In Singapore the crucial Primary School Leaving Examination (PSLE) for primary 6 pupils is just around the corner. Parents, school teachers, private tutors are all anxious, perhaps even more so than the pupils themselves. It is widely-held view (whether or not this is true) that the results of this high-stakes examination would determine the secondary school the pupil goes to, and hence the ultimate fate of the his/her life. So this week is hot! Here is an interesting word problem at about the primary 5 level, but would still be enough of a challenge for the primary 6 pupils and their parents (and maybe their tutors).

This problem is quite tricky, which can cause someone to “lose his marbles”. Here is an attempted solution provided by a parent using some sort of “algebra”, but it is wrong. Can you identify the mistake or misconception?

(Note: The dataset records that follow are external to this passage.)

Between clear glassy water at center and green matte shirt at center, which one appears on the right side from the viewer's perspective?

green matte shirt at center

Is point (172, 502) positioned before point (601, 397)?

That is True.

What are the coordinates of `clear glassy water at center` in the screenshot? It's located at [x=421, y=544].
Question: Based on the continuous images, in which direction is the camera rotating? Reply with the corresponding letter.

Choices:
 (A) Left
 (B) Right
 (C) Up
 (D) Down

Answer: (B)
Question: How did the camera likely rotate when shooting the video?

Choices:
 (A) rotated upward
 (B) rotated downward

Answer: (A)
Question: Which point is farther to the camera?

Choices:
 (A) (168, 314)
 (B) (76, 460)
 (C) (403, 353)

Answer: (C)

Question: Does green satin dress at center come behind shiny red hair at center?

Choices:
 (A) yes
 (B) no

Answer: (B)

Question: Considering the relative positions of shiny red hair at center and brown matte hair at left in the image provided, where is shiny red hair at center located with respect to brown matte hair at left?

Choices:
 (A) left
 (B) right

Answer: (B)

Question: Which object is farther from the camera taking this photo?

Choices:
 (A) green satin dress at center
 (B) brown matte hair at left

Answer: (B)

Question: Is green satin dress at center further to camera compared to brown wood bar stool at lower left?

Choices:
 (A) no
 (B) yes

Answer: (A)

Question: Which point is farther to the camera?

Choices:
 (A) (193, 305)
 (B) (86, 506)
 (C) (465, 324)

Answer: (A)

By the way, the use of algebra for solving this sort of word problems is optional in primary school. Many parents and tutors resort to using algebra to teach their pupils, because at primary 5 and 6, the problems tend to be so hard that drawing bar models is difficult or time-consuming. As the Chinese saying goes, one should not try to cut one’s foot in order to fit the shoe (削足适履). So although bar models are very useful for visualising and conceptual learning, especially at primary 3 and primary 4, one should be flexible in ones methods of attacking mathematical problems.

Nevertheless, there is a flaw in the above “solution”. The issue is that when one gives some number of items to another person, the difference is double that of the number given. For example, let us say that you and I start off with having 10 sweets (candies) each. Then I give you 3 sweets. I now have 3 sweets less, and you have 3 sweets more. That means I now have 7 but you have 13. The difference is 6, which is double the number of sweets transferred (3). So if Andy loses ½ A and Ben gains ½ A, the difference between the "before" situation and the "after" situation is double that, which is A! So the above working should be modified to 2/6 A = 30, which leads to the correct answer of 90.

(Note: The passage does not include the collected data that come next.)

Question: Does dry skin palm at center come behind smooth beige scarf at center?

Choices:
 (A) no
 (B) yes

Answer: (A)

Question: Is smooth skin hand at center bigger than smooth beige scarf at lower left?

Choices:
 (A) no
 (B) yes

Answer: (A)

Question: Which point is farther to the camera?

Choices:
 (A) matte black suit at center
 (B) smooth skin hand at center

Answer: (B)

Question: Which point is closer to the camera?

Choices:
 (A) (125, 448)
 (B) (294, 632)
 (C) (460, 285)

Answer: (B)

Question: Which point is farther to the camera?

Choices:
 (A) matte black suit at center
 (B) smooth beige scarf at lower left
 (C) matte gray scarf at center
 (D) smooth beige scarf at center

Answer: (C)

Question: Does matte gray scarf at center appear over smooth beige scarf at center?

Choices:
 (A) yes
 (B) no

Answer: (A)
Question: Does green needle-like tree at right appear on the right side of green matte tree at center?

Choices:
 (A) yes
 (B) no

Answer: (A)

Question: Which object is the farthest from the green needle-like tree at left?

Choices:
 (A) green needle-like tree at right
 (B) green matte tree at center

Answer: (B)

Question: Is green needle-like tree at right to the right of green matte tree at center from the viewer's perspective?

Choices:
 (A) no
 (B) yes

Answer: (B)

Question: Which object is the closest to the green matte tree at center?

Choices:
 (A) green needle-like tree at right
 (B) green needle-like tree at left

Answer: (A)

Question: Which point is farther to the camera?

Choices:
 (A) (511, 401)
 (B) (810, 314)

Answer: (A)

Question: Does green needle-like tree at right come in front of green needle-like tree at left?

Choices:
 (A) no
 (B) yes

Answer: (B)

I present below my own method of solution to this challenging problem, without using bar-diagram models and without using letter symbolic algebra.

Let Andy’s intial holdings be 6 circled units for convenience (as it can be divisible by 2 and 3). Let Ben’s initial number of marbles be 1 unit (enveloped by a square), but this portion remains constant throughout. If Alan transfers 1/3 of his marbles to Ben, Alan has 4 circled units remaining and Ben gets 2 circled units. If Alan transfers 1/2 of his marbles, then each has 3 circled units. By comparing, we see that we need to drop 2 circled units to get from 50 to 20, so 2 circled units must be the same as 30. [ In other words, the difference between what Andy donated in the two scenarios is 1 circled unit, so the difference between Andy and Ben is 2 circled units. ] That means 6 such units is 90. Solved!

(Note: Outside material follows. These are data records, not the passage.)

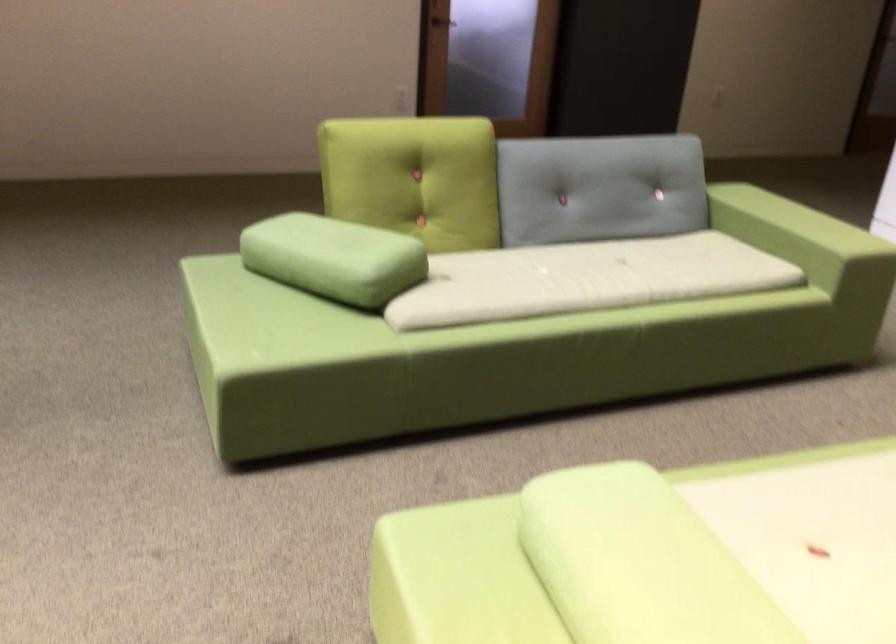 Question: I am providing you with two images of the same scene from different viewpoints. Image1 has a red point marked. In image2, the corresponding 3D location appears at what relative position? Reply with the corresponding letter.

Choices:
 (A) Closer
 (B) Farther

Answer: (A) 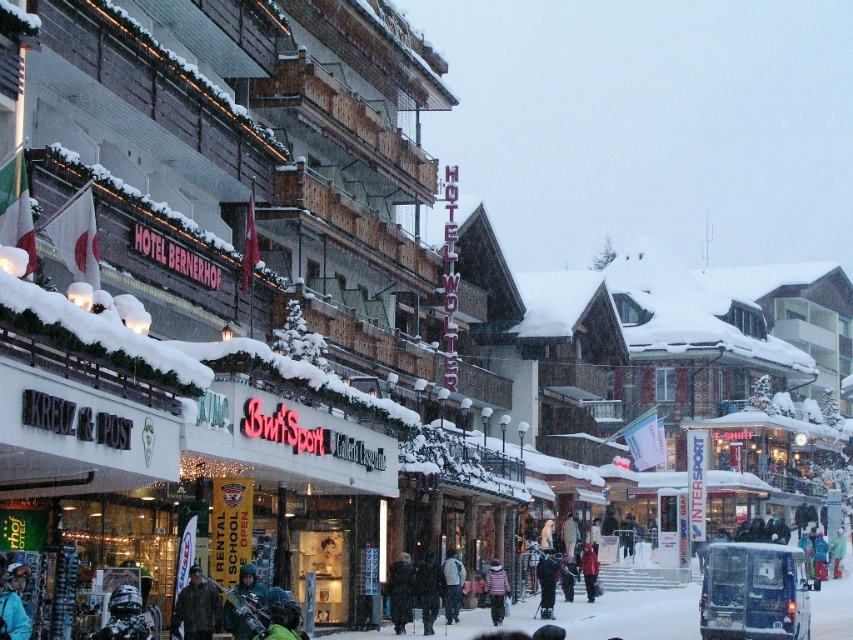 You are standing in the snowy street scene and want to take a photo of both the Hotel Bernerhof and Hotel Wolter signs. You notice two points marked on your map at coordinates point (392, 602) and point (428, 563). Which point should you stand closer to ensure both signs are in frame?

You should stand closer to point (392, 602) because it is closer to the camera, allowing both signs to be in frame more effectively.

You are a photographer standing in the snowy street scene and want to take a photo of both the black fur coat at center and the white fleece jacket at center. Which one should you focus on first to ensure both are in sharp focus?

The black fur coat at center is closer to the viewer than the white fleece jacket at center, so you should focus on the black fur coat at center first to ensure both are in sharp focus.

You are standing at the center of the snowy street scene in front of the traditional European ski resort town buildings. You notice two points marked on the image. The first point is at coordinates point (402,604), and the second point is at coordinates point (447,589). Which of these two points is closer to your current position?

Point (402,604) is closer to the camera than point (447,589), so the first point is closer to your current position. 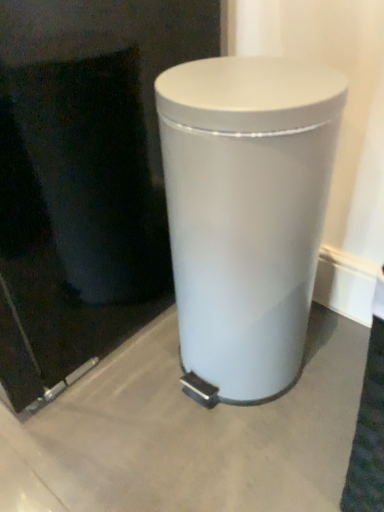 Question: Should I look upward or downward to see white matte waste container at center?

Choices:
 (A) down
 (B) up

Answer: (B) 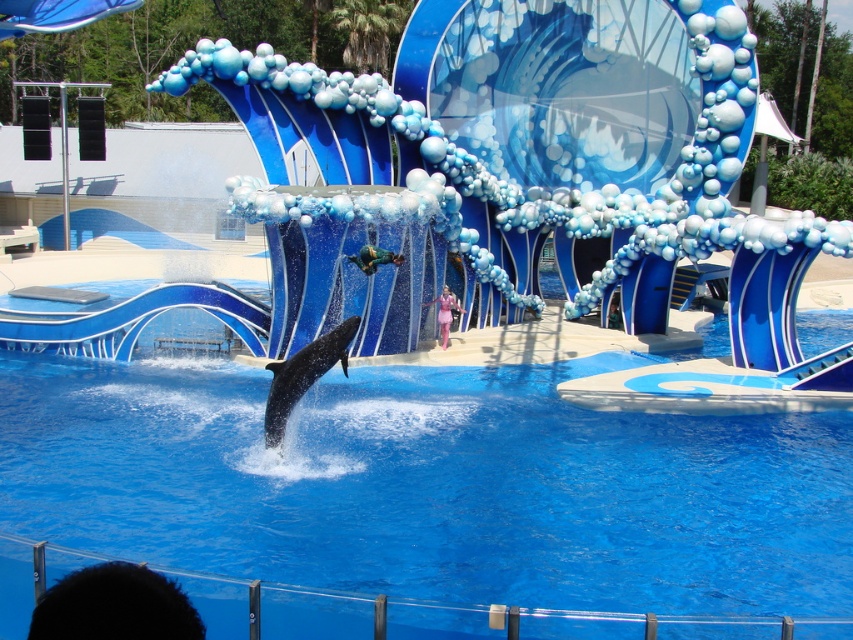 Question: Is black smooth dolphin at center positioned at the back of green fabric person at center?

Choices:
 (A) no
 (B) yes

Answer: (A)

Question: Is black smooth dolphin at center wider than green fabric person at center?

Choices:
 (A) yes
 (B) no

Answer: (B)

Question: Which of the following is the farthest from the observer?

Choices:
 (A) pink satin dress at center
 (B) black smooth dolphin at center
 (C) green fabric person at center

Answer: (A)

Question: Estimate the real-world distances between objects in this image. Which object is closer to the green fabric person at center?

Choices:
 (A) black smooth dolphin at center
 (B) pink satin dress at center

Answer: (A)

Question: From the image, what is the correct spatial relationship of black smooth dolphin at center in relation to green fabric person at center?

Choices:
 (A) above
 (B) below

Answer: (B)

Question: Which of the following is the closest to the observer?

Choices:
 (A) (434, 301)
 (B) (384, 259)

Answer: (B) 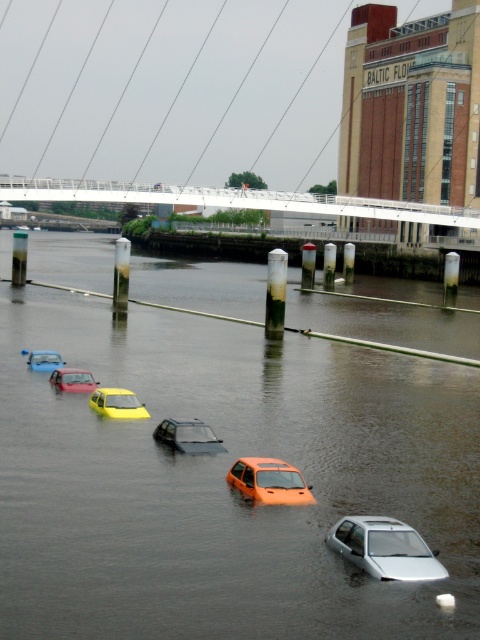 Can you confirm if metallic silver car at lower center is taller than metallic silver car at lower left?

No, metallic silver car at lower center is not taller than metallic silver car at lower left.

Identify the location of metallic silver car at lower center. (72, 380).

Between smooth water at center and shiny black car at center, which one has more height?

With more height is smooth water at center.

What do you see at coordinates (224, 481) in the screenshot? I see `smooth water at center` at bounding box center [224, 481].

This screenshot has height=640, width=480. I want to click on smooth water at center, so click(224, 481).

Who is taller, white matte car at lower right or shiny black car at center?

shiny black car at center is taller.

Can you confirm if white matte car at lower right is thinner than shiny black car at center?

Correct, white matte car at lower right's width is less than shiny black car at center's.

Where is `white matte car at lower right`? white matte car at lower right is located at coordinates (384, 548).

The height and width of the screenshot is (640, 480). In order to click on white matte car at lower right in this screenshot , I will do `click(384, 548)`.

I envelop the different ratio units with different shapes e.g. circles, squares and triangles. I call them Distinguished Ratio Units (DRU), because the ratio units involved in this sort of word problems are often different and can be easily confused with one another and with absolute numbers. So, for example, a “squared” 3 units would be different from a “circled” 3 units which has a different meaning from the plain number 3. Some tutors and teachers in Singapore use “u” for “units” and “p” for “parts” to distinguish different sizes of ratio units, even though the words “parts” and “units” are synonymous in this context. This has become an evolved practice in Singapore, and can be said to be part of the “math sub-culture” in some learning places in Singapore.

In conclusion: Mathematics is not about following a fixed set of procedures. Bar diagrams are not the only or the best way to solve Singapore maths problems. There are many ways to skin a cat. But all roads lead to Rome!